= Instructions for the task =
Below are some entries. Return exactly the lines from the one with "Sporttámogatások" through the final line, leaving out any pictures.

Records from a collection:

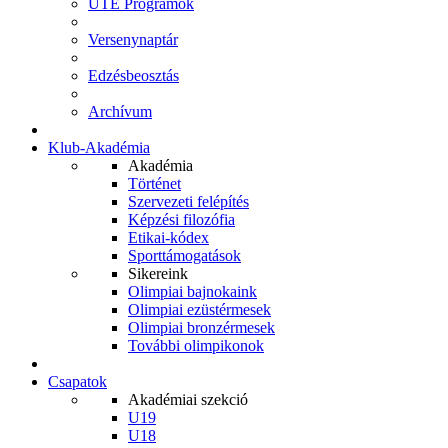
UTE Programok
Versenynaptár
Edzésbeosztás
Archívum
Klub-Akadémia
Akadémia
Történet
Szervezeti felépítés
Képzési filozófia
Etikai-kódex
Sporttámogatások
Sikereink
Olimpiai bajnokaink
Olimpiai ezüstérmesek
Olimpiai bronzérmesek
További olimpikonok
Csapatok
Akadémiai szekció
U19
U18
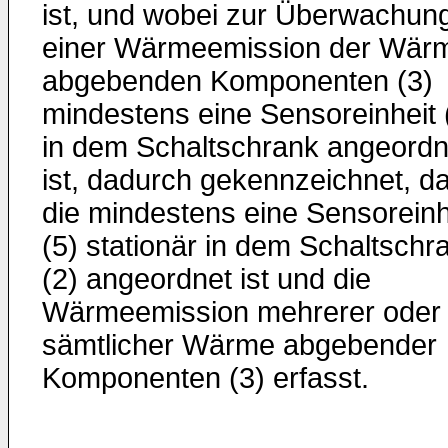
ist, und wobei zur Überwachun
einer Wärmeemission der Wär
abgebenden Komponenten (3)
mindestens eine Sensoreinheit 
in dem Schaltschrank angeordn
ist, dadurch gekennzeichnet, d
die mindestens eine Sensoreinh
(5) stationär in dem Schaltschr
(2) angeordnet ist und die
Wärmeemission mehrerer oder
sämtlicher Wärme abgebender
Komponenten (3) erfasst.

= Answer space =
Sporttámogatások
Sikereink
Olimpiai bajnokaink
Olimpiai ezüstérmesek
Olimpiai bronzérmesek
További olimpikonok
Csapatok
Akadémiai szekció
U19
U18
ist, und wobei zur Überwachun
einer Wärmeemission der Wär
abgebenden Komponenten (3)
mindestens eine Sensoreinheit 
in dem Schaltschrank angeordn
ist, dadurch gekennzeichnet, d
die mindestens eine Sensoreinh
(5) stationär in dem Schaltschr
(2) angeordnet ist und die
Wärmeemission mehrerer oder
sämtlicher Wärme abgebender
Komponenten (3) erfasst.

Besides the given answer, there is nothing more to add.